== Exercise goal ==
Tally the lines of the listing that contain the string "clinic". Give the number and nothing else.

== Dataset ==
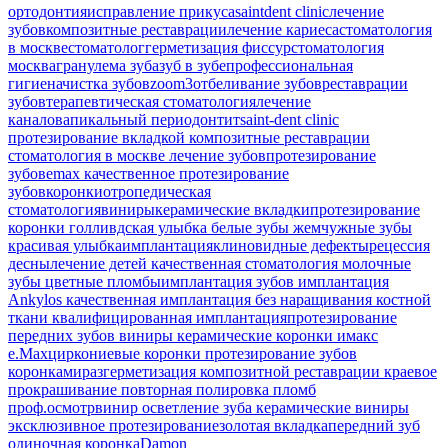
ортодонтия
исправление прикуса
saintdent clinic
лечение
зубов
композитные реставрации
лечение кариеса
стоматология
в москве
стоматолог
герметизация фиссур
стоматология
москва
гранулема зуба
зуб в зубе
профессиональная
гигиена
чистка зубов
zoom3
отбеливание зубов
реставрации
зубов
терапевтическая стоматология
лечение
каналов
апикальный периодонтит
saint-dent clinic
протезирование вкладкой
композитные реставрации
стоматология в москве
лечение зубов
протезирование
зубов
emax
качественное протезирование
зубов
коронки
отропедическая
стоматология
виниры
керамические вкладки
протезирование
коронки
голливдская улыбка
белые зубы
жемчужные зубы
красивая улыбка
имплантация
клиновидные дефекты
рецессия
десны
лечение детей
качественная стоматология
молочные
зубы
цветные пломбы
имплантация зубов
имплантация
Ankylos
качественная имплантация
без наращивания костной
ткани
квалифицированная имплантация
протезирование
передних зубов
виниры
керамические коронки
имакс
e.Max
циркониевые коронки
протезирование зубов
коронками
разгерметизация композитной реставрации
краевое
прокрашивание
повторная полировка пломб
проф.осмотр
винир
осветление зуба
керамические виниры
эксклюзивное протезирование
золотая вкладка
передний зуб
одиночная коронка
Damon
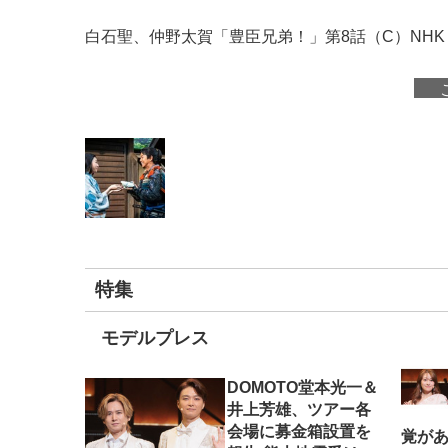
白石聖、仲野太賀「豊臣兄弟！」第8話（C）NHK
特集
モデルプレス
DOMOTO堂本光一＆
井上芳雄、ツアー各
会場に募金箱設置を
覚がある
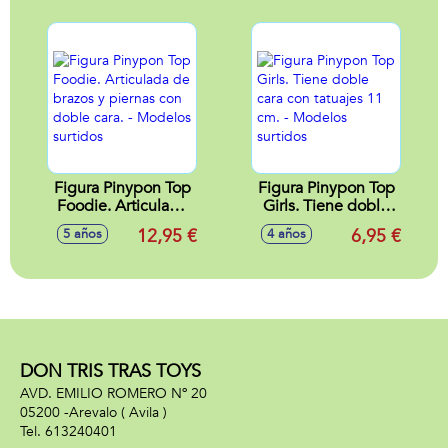
astronautas ¡1 de
ellos es un
impostor!
Figura Pinypon Top
Figura Pinypon Top
Foodie. Articulada
Girls. Tiene doble
de brazos y piernas
cara con tatuajes 11
12,95 €
6,95 €
5 años
4 años
con doble cara. -
cm. - Modelos
Modelos surtidos
surtidos
DON TRIS TRAS TOYS
AVD. EMILIO ROMERO Nº 20
05200 -
Arevalo
( Avila )
613240401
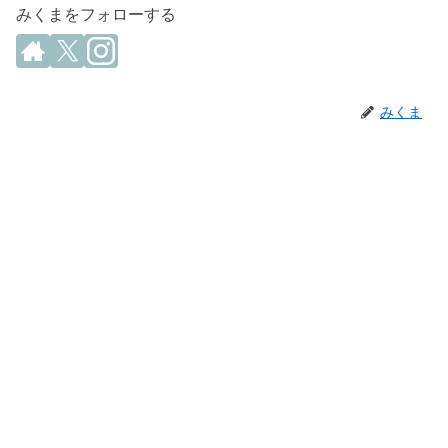
みくまをフォローする
みくま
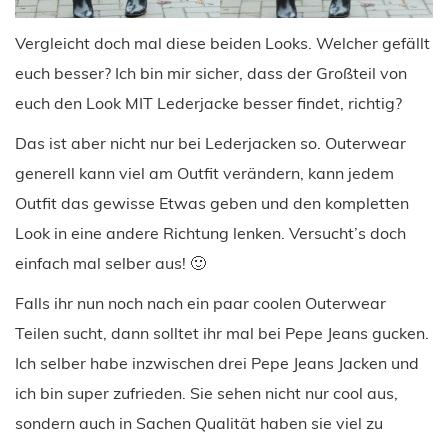
Vergleicht doch mal diese beiden Looks. Welcher gefällt
euch besser? Ich bin mir sicher, dass der Großteil von
euch den Look MIT Lederjacke besser findet, richtig?
Das ist aber nicht nur bei Lederjacken so. Outerwear
generell kann viel am Outfit verändern, kann jedem
Outfit das gewisse Etwas geben und den kompletten
Look in eine andere Richtung lenken. Versucht’s doch
einfach mal selber aus! 🙂
Falls ihr nun noch nach ein paar coolen Outerwear
Teilen sucht, dann solltet ihr mal bei Pepe Jeans gucken.
Ich selber habe inzwischen drei Pepe Jeans Jacken und
ich bin super zufrieden. Sie sehen nicht nur cool aus,
sondern auch in Sachen Qualität haben sie viel zu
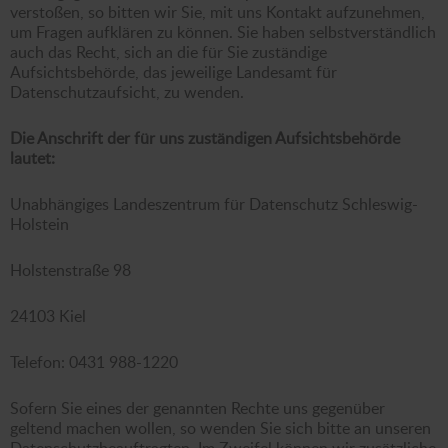
verstoßen, so bitten wir Sie, mit uns Kontakt aufzunehmen,
um Fragen aufklären zu können. Sie haben selbstverständlich
auch das Recht, sich an die für Sie zuständige
Aufsichtsbehörde, das jeweilige Landesamt für
Datenschutzaufsicht, zu wenden.
Die Anschrift der für uns zuständigen Aufsichtsbehörde
lautet:
Unabhängiges Landeszentrum für Datenschutz Schleswig-
Holstein
Holstenstraße 98
24103 Kiel
Telefon: 0431 988-1220
Sofern Sie eines der genannten Rechte uns gegenüber
geltend machen wollen, so wenden Sie sich bitte an unseren
Datenschutzbeauftragten. Im Zweifel können wir zusätzliche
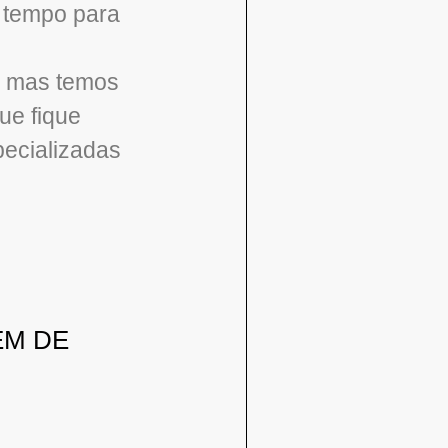
s tempo para
), mas temos
ue fique
ecializadas
EM DE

== Reply to the task ==
2